──────── Supplied data

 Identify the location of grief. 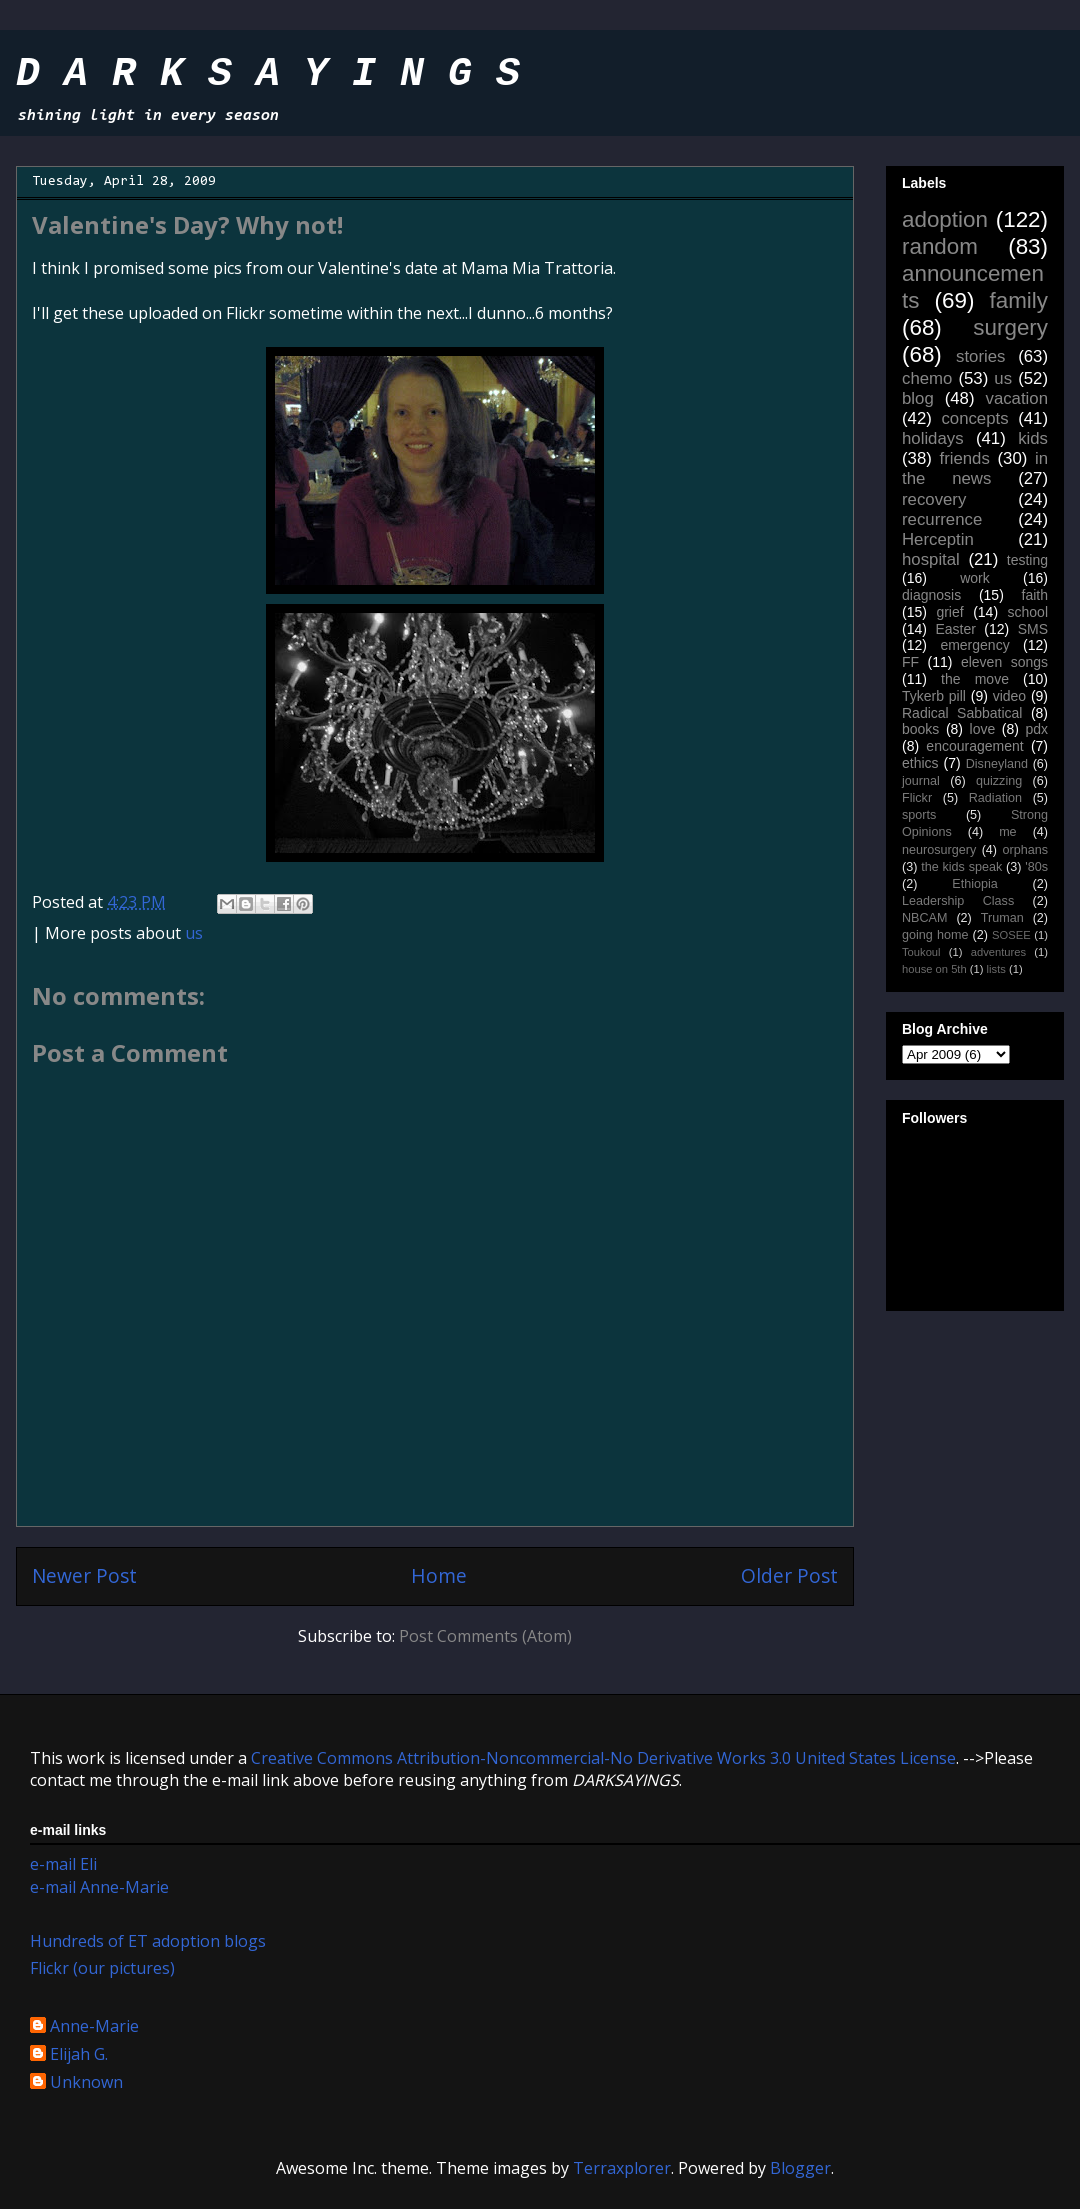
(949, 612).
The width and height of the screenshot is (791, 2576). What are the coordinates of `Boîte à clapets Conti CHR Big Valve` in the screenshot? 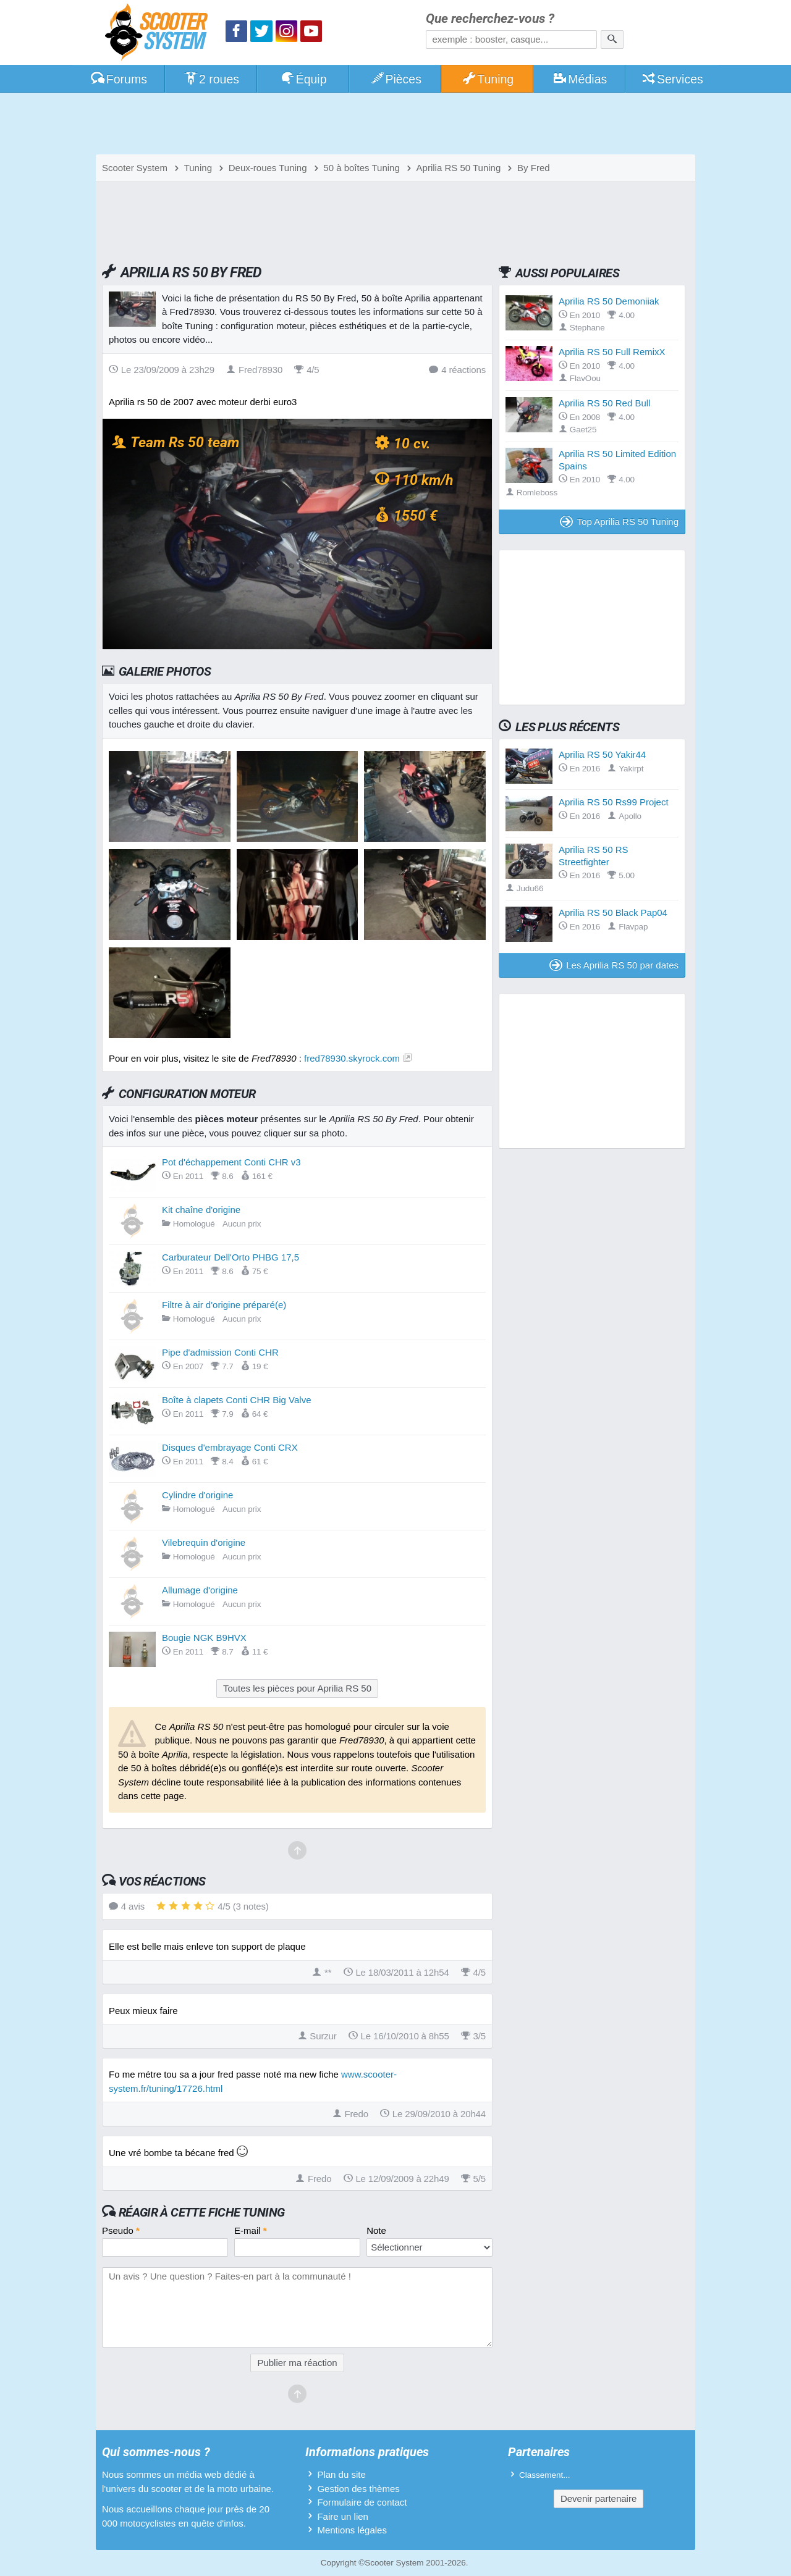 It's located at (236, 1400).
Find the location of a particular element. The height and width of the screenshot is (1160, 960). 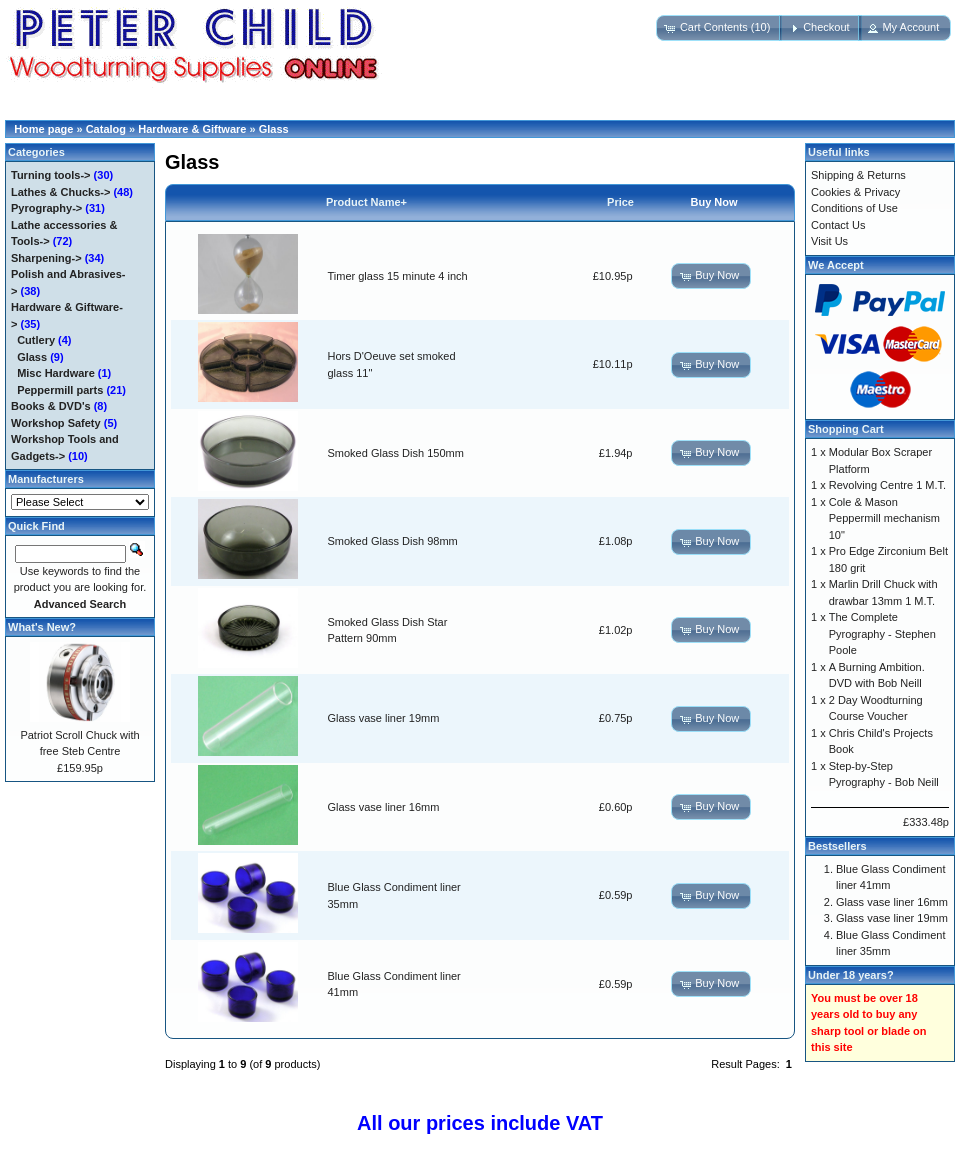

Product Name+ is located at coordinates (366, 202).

────────────────

> **Exercise objective**:
Exact copies of the lines from the one containing "Find the location" through the final line of the data are required; pictures are to be omitted.

> **Answer to this exercise**:
Find the location of a particular element. The height and width of the screenshot is (1160, 960). 

Product Name+ is located at coordinates (366, 202).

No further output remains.